In his maiden financial budget, finance minister Arun Jaitley announced another Rs 2037 crore for cleaning up and rejuvenation of the river. The first plan for cleaning the river was unveiled in 1986. The central government has claimed to clean-up the Ganga by 2018.

Ganga needs water not just funds

According to Prof BD Tripathi, river scientist in Banaras Hindu University (BHU), the major problem faced by the river is lack of flow. “The river needs water. Year-after-year it is shrinking into a pond. Due to dams and channels built over the river mostly in Uttarakhand, there is a negligible flow in the river in the plains and that is the area where the river gets polluted,” said Tripathi, a member of national Ganga river basin authority (NGRBA), while talking to Governance Now.



According to him, the river has its own purification science but it cannot be achieved with reduced flow in the river. “The major issue is its undisrupted flow which is yet to be discussed.
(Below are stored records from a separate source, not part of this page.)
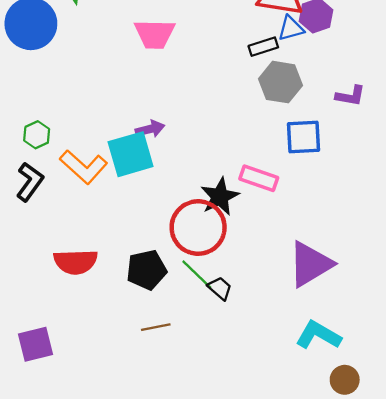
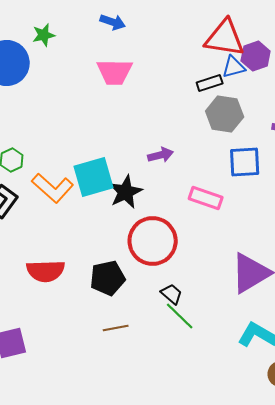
purple arrow: (150, 129) -> (161, 155), moved
black star: (220, 197) -> (126, 192), moved
green line: (197, 274) -> (180, 316), moved

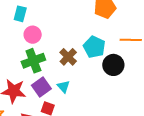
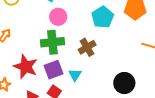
cyan pentagon: (94, 47) -> (103, 17), moved
black circle: (113, 65) -> (124, 83), moved

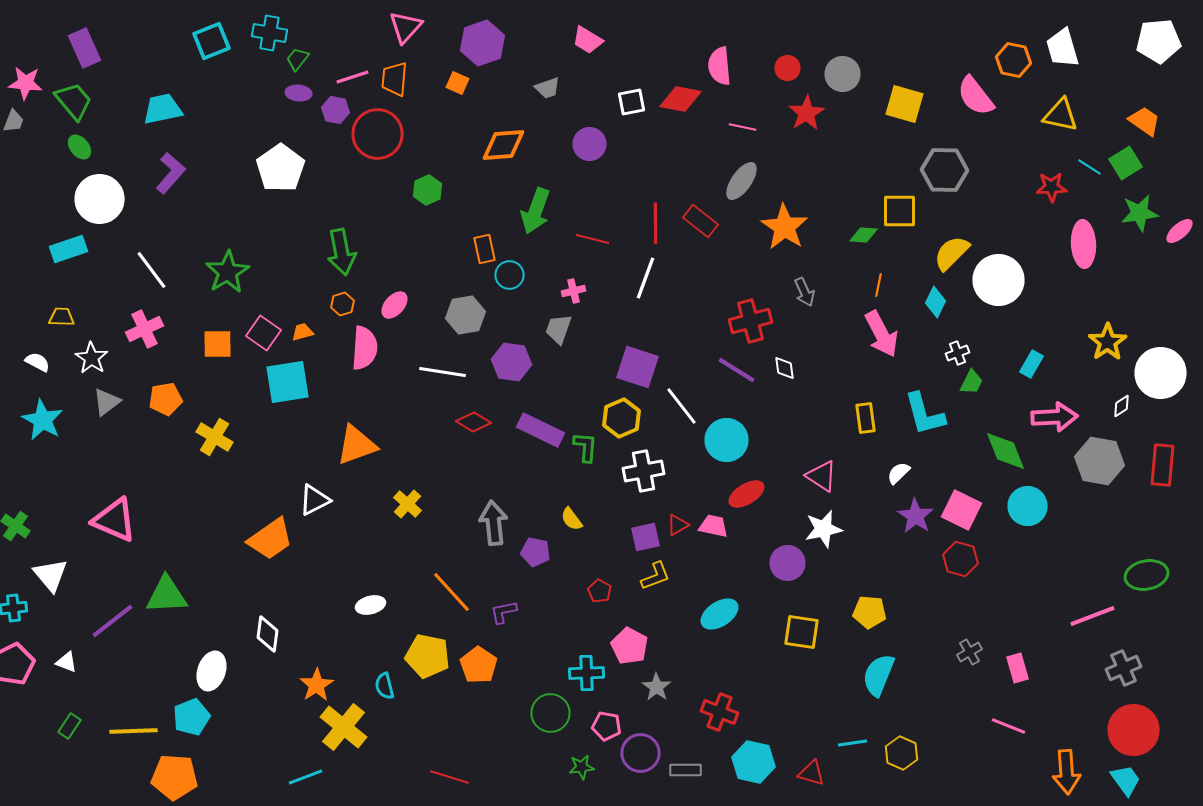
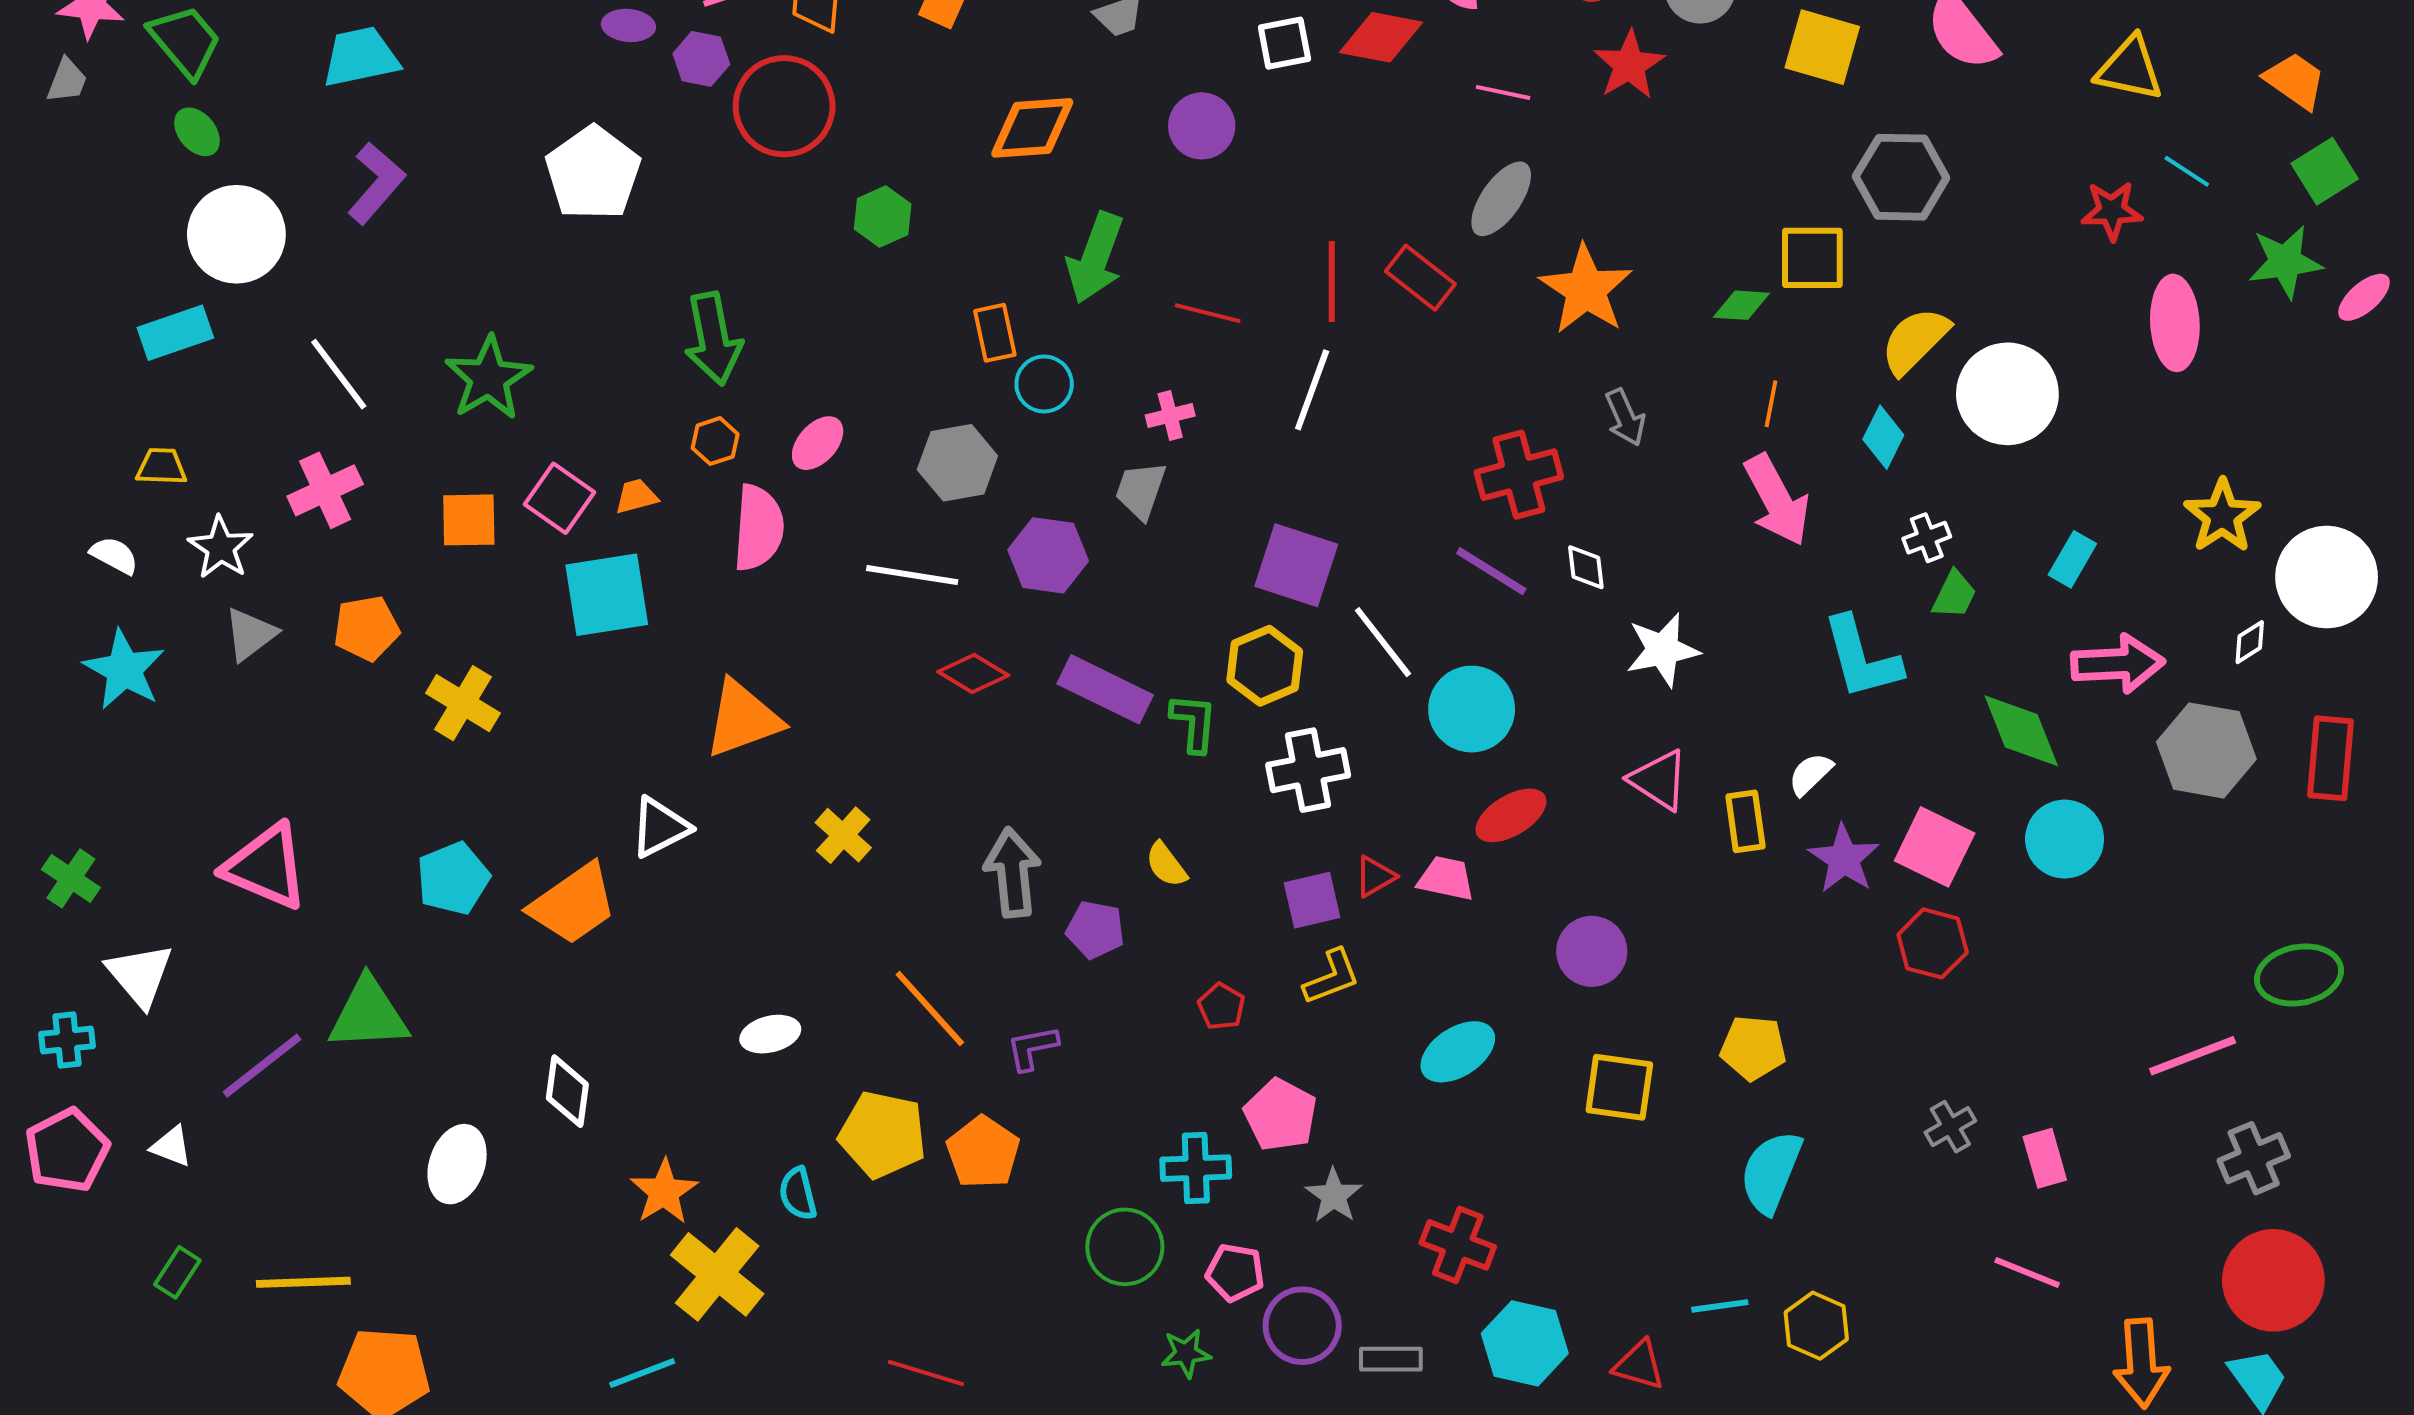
green square: (1126, 163) -> (2325, 171), moved
yellow rectangle: (866, 418) -> (1745, 821), moved
white star: (824, 529) -> (1663, 650), moved
cyan pentagon: (192, 717) -> (453, 878), moved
All the claims and planning are on the paper at present. We cannot see any ground level work as of now,” he said talking about government’s rejuvenation plan, which was a major poll issue during 2014 general elections.

According to a study conducted by Ganga Lab and River Ecosystem Environment Management and Training Centre in BHU, due to dams and channels, less than 1 per cent of the original Ganga water reaches in the holy city of Varanasi where lakhs of pilgrims take bath in the river every day.

According to South Asia Network of Dams, Rivers and People, there are 26 existing hydroelectric power projects on Alaknanda, Bhagirathi and Ganga river basin (confluence of Alaknanda and Bhagirathi) which generate 2480.05 MW of power. Apart from these dams there are 41dams under construction while 96 dams have been on drawing boards.

The 2500 km Ganga basin nourishes 450 million people in five states and its waters are exploited for various domestic, industrial and religious requirements.

Death of a river

 A grave problem faced by the river and people depending on it is of floating bodies. Early this week, over 50 bodies were found floating on the river in Unnao district of Uttar Pradesh.




According to a boatman in Varanasi, Vinod Manjhi, out of hundreds of bodies brought to the city for performing cremation on daily basis, 50 to 60 bodies are not cremated on funeral pyre but immersed in the river.

“This happens when a person dies with skin disease, snake bite or during pregnancy. There is no proper mechanism for such cremation and the body is immersed as it is in the river”, he says.

Besides, there are excess like municipal sewage and industrial effluents. The issue of industrial pollution into the river has already been handed over to the Green Tribunal and it has been asked to submit its report every six months.